Think about how many cold DM’S you get daily. How many of those immediately add you as a friend and start selling you something? How often have you been told to cold call and reach out to people to get sales?
Does it make you open up the relationship or push back?
Over the next five weeks, I will break down The Catalyst, How To Change Anyone’s Mind, by Jona Berger. It is arguably one of my favorite books, and when you can understand these concepts I’ll be covering, you’ll start to reduce resistance and influence change without feeling drained.
Why Change Is Hard
Everyone knows change is hard. That’s one of the reasons I created a customer journey and a premise behind relationships over algorithms. I realized there was a better way to overcome potential resistance from anyone I interacted with.
By understanding persuasion, I removed roadblocks and lowered the barriers that prevented customers from taking action.
Jonah Berger does a brilliant job of showing us the fundamental forces that encourage inertia, drawing on research and case studies to demonstrate change in the face of resistance. He explains why so many messages that attempt to persuade have no chance of working and provides strategies to make persuasion possible.
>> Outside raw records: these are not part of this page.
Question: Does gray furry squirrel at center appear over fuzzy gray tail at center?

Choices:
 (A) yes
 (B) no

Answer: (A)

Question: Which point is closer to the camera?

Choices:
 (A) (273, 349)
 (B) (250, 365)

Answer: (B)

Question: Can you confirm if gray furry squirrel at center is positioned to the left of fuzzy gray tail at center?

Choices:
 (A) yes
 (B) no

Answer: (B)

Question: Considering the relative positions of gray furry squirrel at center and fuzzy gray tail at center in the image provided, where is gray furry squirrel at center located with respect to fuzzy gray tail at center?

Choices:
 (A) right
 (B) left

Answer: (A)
Most notably, the acronym REDUCE. It stands for reactants, endowment, distance, uncertainty, and corroborating evidence. And today, we’re going to talk about reactants.
Reactants
When others threaten or restrict freedom, people get upset. – Jonah Berger
When you tell somebody that they can’t or shouldn’t do something, it interferes with their autonomy and triggers a psychological phenomenon called reactance.
So what do they do? They push back. They get defensive.
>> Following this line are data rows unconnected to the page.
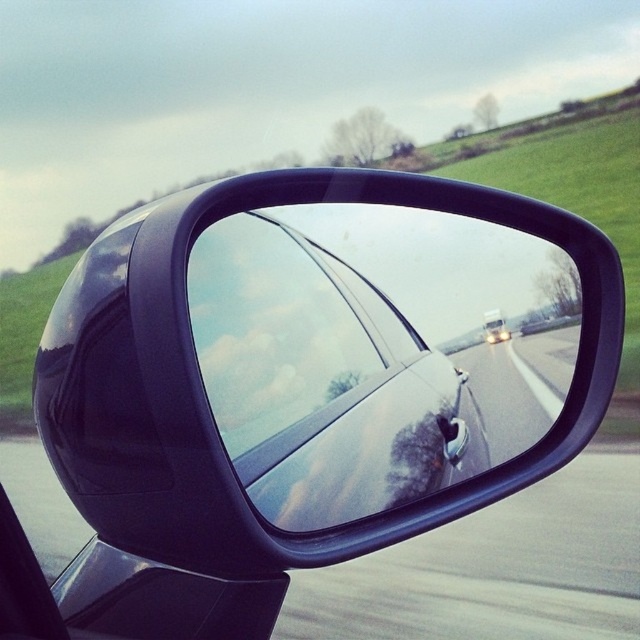 Can you confirm if transparent glass car window at center is smaller than white glossy car at center?

No.

Where is `transparent glass car window at center`? transparent glass car window at center is located at coordinates (272, 333).

Is glossy black mirror at center to the left of glossy asphalt road at center from the viewer's perspective?

Indeed, glossy black mirror at center is positioned on the left side of glossy asphalt road at center.

Is point (460, 304) positioned behind point (522, 419)?

No, (460, 304) is in front of (522, 419).

This screenshot has width=640, height=640. Identify the location of glossy black mirror at center. 376,353.

Between transparent glass car window at center and glossy asphalt road at center, which one appears on the left side from the viewer's perspective?

transparent glass car window at center is more to the left.

How much distance is there between transparent glass car window at center and glossy asphalt road at center?

A distance of 47.57 centimeters exists between transparent glass car window at center and glossy asphalt road at center.

Is point (305, 356) farther from viewer compared to point (486, 403)?

That is False.

Find the location of `transparent glass car window at center`. transparent glass car window at center is located at coordinates (272, 333).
A simple one we can all relate to is texting and driving. It makes texting easier to do because it helps us reclaim our autonomy over our lives.
But we also see reactants in emails, advertisements, and social media.
So, our job as entrepreneurs is to be aware of this so we can create solutions. And I’m going to share the ones I believe are the most important with you.
Allow For Agency
Stop trying to persuade people and instead get people to convince themselves.
Provide A Menu
When you give somebody multiple options, things shift. I use this with my son Branson all of the time and inside my coaching.
Why?
Because if you try to convince people to do something, they spend a lot of time counterarguing. But when you give people multiple options, they are the ones participating in the change and the path forward.
Ask, Don’t Tell
Questions encourage listeners to commit to the conclusion and to behave consistently with whatever answer they give. So rather than taking a predetermined plan and pushing it on people, catalysts do the exact opposite.
Highlight A Gap
People strive for internal consistency. Highlighting a gap encourages people to see the discord and work to resolve it. The gap you highlight represents the difference between where somebody thinks they are and where they want to go.
Rather than convince people to do something, take a different tack and highlight the gap.
Start With Understanding
Before people change, they have to be willing to listen. This is seasoned tactic negotiators use in their lives to persuade someone to change their mind.
You hear me talk all the time about how relationships beat algorithms.
For somebody to opt in, they have to feel seen, heard, and understood.
And to implement this, you have to build relationships before transactions.
This book will help you see why this works, and it’s the only way to do business in today’s world if you want to last.
Weekly Challenge
I want to challenge you to look at your business and areas of your life where you can implement these concepts to reduce and eliminate reactants. I’m excited to see what these upcoming weeks will do for your life and business.